[Stored data entries]

━━━━━━━━━━━━━━━━━━━━━━━━━━━━━━

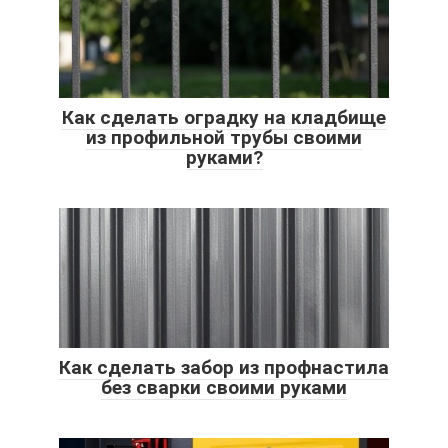
Как сделать оградку на кладбище
из профильной трубы своими
руками?
Как сделать забор из профнастила
без сварки своими руками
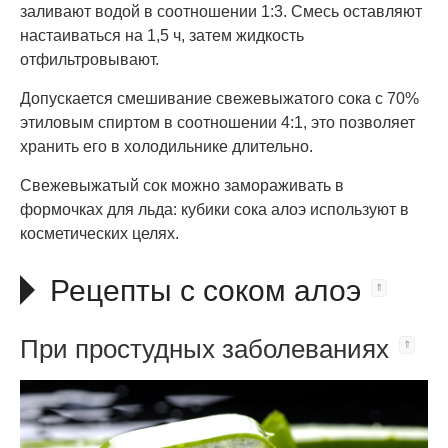
заливают водой в соотношении 1:3. Смесь оставляют
настаиваться на 1,5 ч, затем жидкость
отфильтровывают.
Допускается смешивание свежевыжатого сока с 70%
этиловым спиртом в соотношении 4:1, это позволяет
хранить его в холодильнике длительно.
Свежевыжатый сок можно замораживать в
формочках для льда: кубики сока алоэ используют в
косметических целях.
Рецепты с соком алоэ
При простудных заболеваниях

━━━━━━━━━━━━━━━━━━━━━━━━━━━━━━

WORK REQUIRED: Exactly the lines from the one containing "хранить его в холодильнике длительно." to the final line of the data, both included, should be printed, and nothing more.

TASK SOLUTION:
хранить его в холодильнике длительно.
Свежевыжатый сок можно замораживать в
формочках для льда: кубики сока алоэ используют в
косметических целях.
Рецепты с соком алоэ
При простудных заболеваниях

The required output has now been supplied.